==== Records shown ====

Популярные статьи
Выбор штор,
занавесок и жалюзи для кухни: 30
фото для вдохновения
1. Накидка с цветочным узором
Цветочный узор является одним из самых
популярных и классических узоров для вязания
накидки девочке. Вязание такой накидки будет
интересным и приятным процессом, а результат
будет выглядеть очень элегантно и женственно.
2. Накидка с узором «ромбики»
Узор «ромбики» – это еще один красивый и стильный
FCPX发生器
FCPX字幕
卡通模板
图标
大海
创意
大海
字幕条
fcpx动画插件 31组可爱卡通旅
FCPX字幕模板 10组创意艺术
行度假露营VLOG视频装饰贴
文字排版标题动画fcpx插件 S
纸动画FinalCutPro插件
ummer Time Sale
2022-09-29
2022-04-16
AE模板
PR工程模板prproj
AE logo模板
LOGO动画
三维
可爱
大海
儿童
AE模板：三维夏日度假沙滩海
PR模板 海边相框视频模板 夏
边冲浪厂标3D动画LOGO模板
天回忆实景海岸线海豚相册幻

====
==== Records shown ====

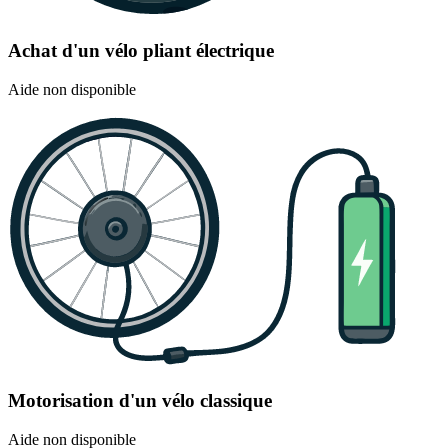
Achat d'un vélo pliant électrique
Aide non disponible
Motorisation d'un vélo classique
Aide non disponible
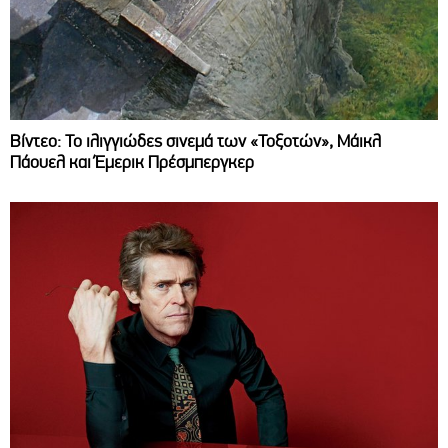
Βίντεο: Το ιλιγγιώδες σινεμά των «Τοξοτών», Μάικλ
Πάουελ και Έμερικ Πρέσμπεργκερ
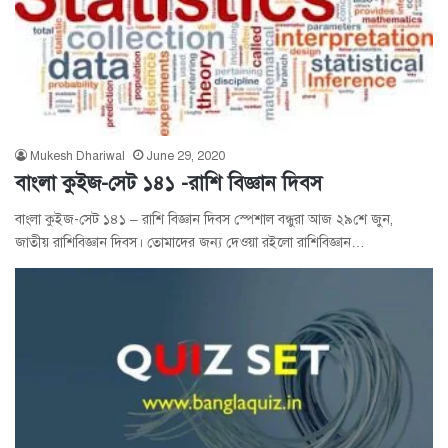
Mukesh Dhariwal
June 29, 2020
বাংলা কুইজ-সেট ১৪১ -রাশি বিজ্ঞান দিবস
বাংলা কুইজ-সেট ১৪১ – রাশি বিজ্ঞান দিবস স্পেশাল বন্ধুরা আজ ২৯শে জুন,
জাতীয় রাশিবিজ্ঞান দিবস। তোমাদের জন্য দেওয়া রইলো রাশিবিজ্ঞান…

====
==== Records shown ====

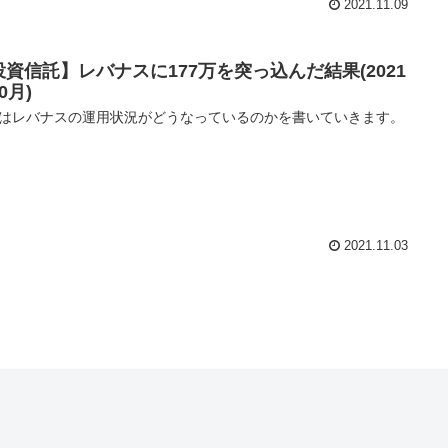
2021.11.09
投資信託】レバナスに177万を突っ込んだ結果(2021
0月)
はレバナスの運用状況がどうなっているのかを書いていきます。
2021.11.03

====

*What the exercise asks*: Only one stretch of the records above is wanted: the lines between the one holding "FCPX字幕模板 10组创意艺术" and the one holding "天回忆实景海岸线海豚相册幻", inclusive, reproduced exactly.

*Answer to this problem*:
FCPX字幕模板 10组创意艺术
行度假露营VLOG视频装饰贴
文字排版标题动画fcpx插件 S
纸动画FinalCutPro插件
ummer Time Sale
2022-09-29
2022-04-16
AE模板
PR工程模板prproj
AE logo模板
LOGO动画
三维
可爱
大海
儿童
AE模板：三维夏日度假沙滩海
PR模板 海边相框视频模板 夏
边冲浪厂标3D动画LOGO模板
天回忆实景海岸线海豚相册幻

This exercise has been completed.